■ **EXERCISE**
Count every line below that holds "trends". The answer is the number alone.

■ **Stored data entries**

- - - -

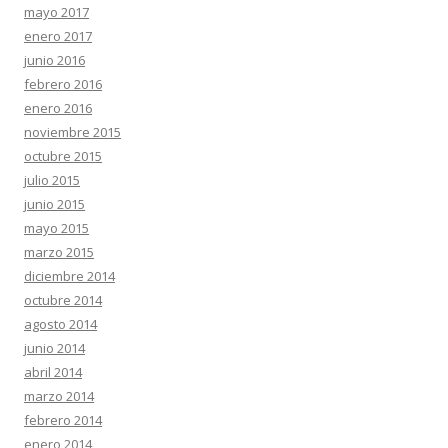
mayo 2017
enero 2017
junio 2016
febrero 2016
enero 2016
noviembre 2015
octubre 2015
julio 2015
junio 2015
mayo 2015
marzo 2015
diciembre 2014
octubre 2014
agosto 2014
junio 2014
abril 2014
marzo 2014
febrero 2014
enero 2014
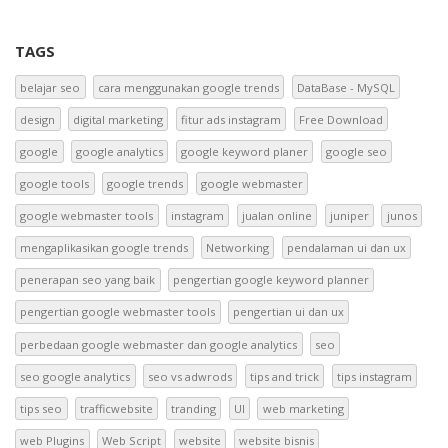
TAGS
belajar seo
cara menggunakan google trends
DataBase - MySQL
design
digital marketing
fitur ads instagram
Free Download
google
google analytics
google keyword planer
google seo
google tools
google trends
google webmaster
google webmaster tools
instagram
jualan online
juniper
junos
mengaplikasikan google trends
Networking
pendalaman ui dan ux
penerapan seo yang baik
pengertian google keyword planner
pengertian google webmaster tools
pengertian ui dan ux
perbedaan google webmaster dan google analytics
seo
seo google analytics
seo vs adwrods
tips and trick
tips instagram
tips seo
trafficwebsite
tranding
UI
web marketing
web Plugins
Web Script
website
website bisnis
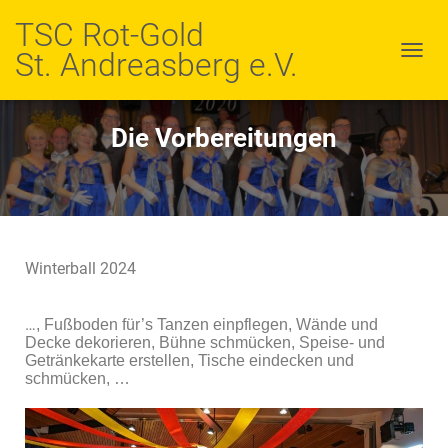
TSC Rot-Gold
St. Andreasberg e.V.
N
A
V
I
Die Vorbereitungen
G
A
T
I
O
N
U
Winterball 2024
M
S
C
…
, Fußboden für’s Tanzen einpflegen, Wände und
H
Decke dekorieren, Bühne schmücken, Speise- und
A
Getränkekarte erstellen, Tische eindecken und
L
schmücken, …
T
E
N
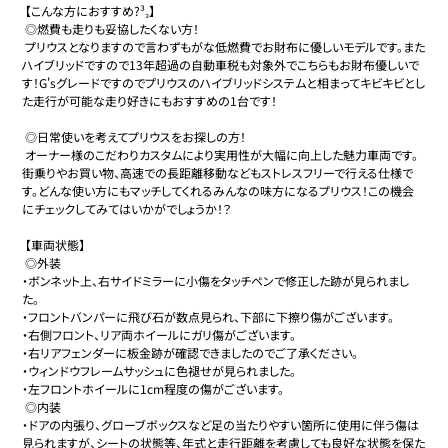
 【こんな方におすすめ?³₃】

 ◎燃費も走りも妥協したくない方！

 プリウスとなりますので言わずもがな低燃費でお財布に優しいモデルです。また
ハイブリッドですので13年超過の自動車税も対象外でこちらもお財布優しいで
す！G'sグレードですのでプリウスのハイブリッドシステムと相まってキビキビとし
た走行が可能な走り好きにもおすすめの1台です！

 ◎日常使いを考えてプリウスをお探しの方！

 オーナー様のこだわりカスタムにより実用性が大幅に向上した魅力車両です。
街乗りやお買い物、高速での長距離移動などもストレスフリーで行える仕様で
す。どんな使い方にもマッチしてくれるみんなの味方になるプリウス！この機会
にチェックしてみてはいかがでしょうか！？

 【車両状態】

 ◎外装

・ボンネット上、右サイドミラーに小傷をタッチペンで修正した跡が見られまし
た。

・フロントバンパーに飛び石が数点見られ、下部に下擦り傷がございます。

・右側フロント、リア両ホイールにガリ傷がございます。

・右リアフェンダーに板金跡が確認できましたのでご了承ください。

・ウィンドウフレームサッシュに色褪せが見られました。

・左フロントホイールに1cm程度の傷がございます。

 ◎内装

・ドアの内張り、グローブボックスなど足の当たりやすい箇所に使用に伴う傷は
見られますが、シートの状態等、年式と走行距離を考慮しても良好な状態を保た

- - - -

■ **COMPLETED TASK**
3